If a game ships in many languages, basically, it becomes much harder to change a line of text. You can't just fix the way something is phrased. If you make a change, you have to change it everywhere, in every language.
I can still remember the first time I worked on a game that was being localized, and I realized: oh fuck, I actually cannot fix that mistake. It's in the game permanently now. Fixing the phrasing of that sentence would cost, like, thousands of dollars. You can rewrite it in a minute, but the professionals who rewrite it in every language, and the engineering and QA involved in creating the release candidate, and the release manager who sticks it online - they're all involved now too, so no, you can't fix it.

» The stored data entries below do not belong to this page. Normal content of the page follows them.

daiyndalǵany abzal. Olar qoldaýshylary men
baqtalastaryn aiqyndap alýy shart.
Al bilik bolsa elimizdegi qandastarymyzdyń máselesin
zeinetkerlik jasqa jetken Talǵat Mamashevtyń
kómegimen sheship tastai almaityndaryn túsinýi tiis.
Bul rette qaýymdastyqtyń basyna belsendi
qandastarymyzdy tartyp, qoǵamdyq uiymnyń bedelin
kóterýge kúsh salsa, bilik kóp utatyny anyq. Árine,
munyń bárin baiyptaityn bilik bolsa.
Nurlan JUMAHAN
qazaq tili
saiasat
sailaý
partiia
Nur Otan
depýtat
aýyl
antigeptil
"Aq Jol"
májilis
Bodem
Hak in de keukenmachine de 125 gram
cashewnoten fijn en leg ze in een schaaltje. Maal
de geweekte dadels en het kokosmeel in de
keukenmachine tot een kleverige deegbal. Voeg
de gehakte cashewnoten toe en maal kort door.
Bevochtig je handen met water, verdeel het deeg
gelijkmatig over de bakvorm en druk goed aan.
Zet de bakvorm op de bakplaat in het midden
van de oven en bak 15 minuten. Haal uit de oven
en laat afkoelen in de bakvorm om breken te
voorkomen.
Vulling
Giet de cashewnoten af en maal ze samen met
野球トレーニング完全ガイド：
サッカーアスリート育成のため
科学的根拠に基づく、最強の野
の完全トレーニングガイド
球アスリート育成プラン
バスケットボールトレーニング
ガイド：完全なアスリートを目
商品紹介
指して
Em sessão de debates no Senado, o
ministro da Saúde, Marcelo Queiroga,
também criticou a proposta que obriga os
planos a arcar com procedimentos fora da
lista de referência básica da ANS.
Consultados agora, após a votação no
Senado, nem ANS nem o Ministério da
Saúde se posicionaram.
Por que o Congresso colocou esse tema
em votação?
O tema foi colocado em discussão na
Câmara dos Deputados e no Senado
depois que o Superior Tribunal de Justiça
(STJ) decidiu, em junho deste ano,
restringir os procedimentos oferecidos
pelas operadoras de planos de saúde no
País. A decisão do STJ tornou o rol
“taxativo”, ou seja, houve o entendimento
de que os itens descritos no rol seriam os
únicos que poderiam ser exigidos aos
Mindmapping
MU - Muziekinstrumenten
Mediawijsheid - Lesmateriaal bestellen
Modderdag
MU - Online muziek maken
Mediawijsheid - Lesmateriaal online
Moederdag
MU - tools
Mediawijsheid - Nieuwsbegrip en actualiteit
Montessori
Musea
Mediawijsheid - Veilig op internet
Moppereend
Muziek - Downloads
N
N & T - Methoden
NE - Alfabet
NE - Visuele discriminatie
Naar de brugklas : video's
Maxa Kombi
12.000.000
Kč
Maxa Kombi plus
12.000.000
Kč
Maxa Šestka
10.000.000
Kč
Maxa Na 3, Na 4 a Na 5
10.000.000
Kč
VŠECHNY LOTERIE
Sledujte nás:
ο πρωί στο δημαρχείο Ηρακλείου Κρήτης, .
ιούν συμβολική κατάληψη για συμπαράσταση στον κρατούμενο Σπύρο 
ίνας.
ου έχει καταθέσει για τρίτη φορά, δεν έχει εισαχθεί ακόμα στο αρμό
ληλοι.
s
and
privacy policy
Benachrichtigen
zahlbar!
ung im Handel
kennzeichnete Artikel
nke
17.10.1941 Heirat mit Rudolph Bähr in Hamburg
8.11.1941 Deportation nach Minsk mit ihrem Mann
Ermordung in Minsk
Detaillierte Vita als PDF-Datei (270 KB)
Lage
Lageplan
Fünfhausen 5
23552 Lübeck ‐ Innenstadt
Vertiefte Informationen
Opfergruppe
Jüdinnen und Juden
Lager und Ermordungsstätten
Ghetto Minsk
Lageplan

"Rewriting a single sentence" is one of the many things that get a lot harder to do once you have publisher money and a ship date. The funny thing about narrative games is that a lot of indie narrative games in English actually do not get localized - it is one of those things you usually only learn about if you have a bunch of money. This precludes a lot of pretty sick text-heavy games. I know a bunch of great writers who have not actually ever had to go through loc on their own material. If you are coming up through zero-budget or freeware indie narrative games, making your own things and releasing them online as you build a portfolio, then changing text is usually pretty effortless. There is some text document somewhere that you can go change in, like, five minutes... you just gotta release a new build. Even translating your own game is nothing like working with localization - working with other translators is the thing that changes the dynamic. Surrendering it to someone else is the scary thing!
I am working on many games at once right now, so I have been in a period of practically uninterrupted string lock, loc, and prep for string lock/prep for loc since last year. It will continue for me for a while now. I am always going to be locking them strings. It is now my fate.
On Skin Deep in particular, I think back to the years of time I had to lock my strings for loc - the months I wasted playing Wandrer.earth in the evenings instead of trying to lock all the Skin Deep strings as soon as possible - and I curse myself. Really, locking strings earlier would have been impossible - a lot of my text was blocked or forced to change by design, art, changes made during the VO process, or other unforeseen consequences of game development - but still! When you are locking those strings, you are suddenly in high stakes mode. It used to be free to fix a word. Now it costs one bazillion hours and dollars. You are fucked. You wrote that shit so now you gotta stand by it.